# Leasing a van for valeting



## BellUK (Mar 12, 2012)

Has anyone leased a van on here? anyone know a company who are fairly affordable?

Thanks,


----------



## SteveTDCi (Feb 8, 2006)

Have a look at vw, they have some very good rates at the minute.


----------



## Nath (Jun 20, 2010)

I looked at this option, in the i opted for a nearly new van that worked out slightly cheaper in loan repayments than the new van with lease repayments. One of the considerations i liked was the freedom to do what i wish with the van, plus, the business now has more assets.

With lease vehicles, the best thing is to shop around and try and get discounts - there has been a huge slump in commercial vehicle sales recently so i'm sure dealers will give extra discounts to entice you to buy. Also, try to think of alternatives to the usual caddy/combo/berlingo etc. I bought a citroen nemo, which you may think is too small for valeting, but the load weight is very similar to a larger van such as the berlingo and it has a lovely cube shaped load area. With a bit of clever racking, i have managed to fit everything into it, with room, and am still well under the maximum load weight, with a full tank of water.

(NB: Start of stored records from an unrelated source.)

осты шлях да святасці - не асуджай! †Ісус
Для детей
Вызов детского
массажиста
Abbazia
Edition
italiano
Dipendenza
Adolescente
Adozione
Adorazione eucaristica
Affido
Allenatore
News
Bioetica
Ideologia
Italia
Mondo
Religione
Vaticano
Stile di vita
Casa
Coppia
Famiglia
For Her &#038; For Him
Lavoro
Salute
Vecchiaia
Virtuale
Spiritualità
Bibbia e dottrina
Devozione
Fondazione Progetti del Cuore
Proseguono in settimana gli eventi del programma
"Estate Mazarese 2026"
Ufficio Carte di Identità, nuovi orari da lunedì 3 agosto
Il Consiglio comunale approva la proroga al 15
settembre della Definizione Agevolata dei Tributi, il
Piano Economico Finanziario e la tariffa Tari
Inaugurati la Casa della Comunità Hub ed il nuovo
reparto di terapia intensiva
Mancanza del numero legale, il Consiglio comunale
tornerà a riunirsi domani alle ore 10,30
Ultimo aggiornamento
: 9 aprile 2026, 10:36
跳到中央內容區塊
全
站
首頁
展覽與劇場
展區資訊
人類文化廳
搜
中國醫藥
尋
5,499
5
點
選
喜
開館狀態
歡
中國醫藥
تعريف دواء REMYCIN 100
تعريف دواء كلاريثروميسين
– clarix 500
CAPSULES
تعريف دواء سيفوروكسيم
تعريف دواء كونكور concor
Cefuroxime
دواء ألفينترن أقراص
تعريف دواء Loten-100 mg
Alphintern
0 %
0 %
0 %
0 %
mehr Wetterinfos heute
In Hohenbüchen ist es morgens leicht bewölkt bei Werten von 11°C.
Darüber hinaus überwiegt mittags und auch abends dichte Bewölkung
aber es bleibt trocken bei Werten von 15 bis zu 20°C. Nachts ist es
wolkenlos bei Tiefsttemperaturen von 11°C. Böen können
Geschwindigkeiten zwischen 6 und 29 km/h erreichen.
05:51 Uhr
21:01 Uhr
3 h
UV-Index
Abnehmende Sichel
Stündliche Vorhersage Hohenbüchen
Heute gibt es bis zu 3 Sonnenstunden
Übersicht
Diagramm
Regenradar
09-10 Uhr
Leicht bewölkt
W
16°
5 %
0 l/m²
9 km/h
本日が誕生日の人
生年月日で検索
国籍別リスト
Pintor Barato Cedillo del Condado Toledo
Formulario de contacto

If you're just starting out then you could always look at a grant - i am currently in the process of applying for one for a state of the art rainwater harvesting and filtering system.


----------



## BellUK (Mar 12, 2012)

Nath said:


> I looked at this option, in the i opted for a nearly new van that worked out slightly cheaper in loan repayments than the new van with lease repayments. One of the considerations i liked was the freedom to do what i wish with the van, plus, the business now has more assets.
> 
> With lease vehicles, the best thing is to shop around and try and get discounts - there has been a huge slump in commercial vehicle sales recently so i'm sure dealers will give extra discounts to entice you to buy. Also, try to think of alternatives to the usual caddy/combo/berlingo etc. I bought a citroen nemo, which you may think is too small for valeting, but the load weight is very similar to a larger van such as the berlingo and it has a lovely cube shaped load area. With a bit of clever racking, i have managed to fit everything into it, with room, and am still well under the maximum load weight, with a full tank of water.
> 
> If you're just starting out then you could always look at a grant - i am currently in the process of applying for one for a state of the art rainwater harvesting and filtering system.


I am new to all this my credit rating isn't the best so I am trying to fund most things myself, where can I go for advice or to apply for a grant?

Sounds like you know what your talking about. :thumb:


----------



## Nath (Jun 20, 2010)

To start with i would check out

http://www.businesslink.gov.uk/bdotg/action/layer?topicId=1073866776


----------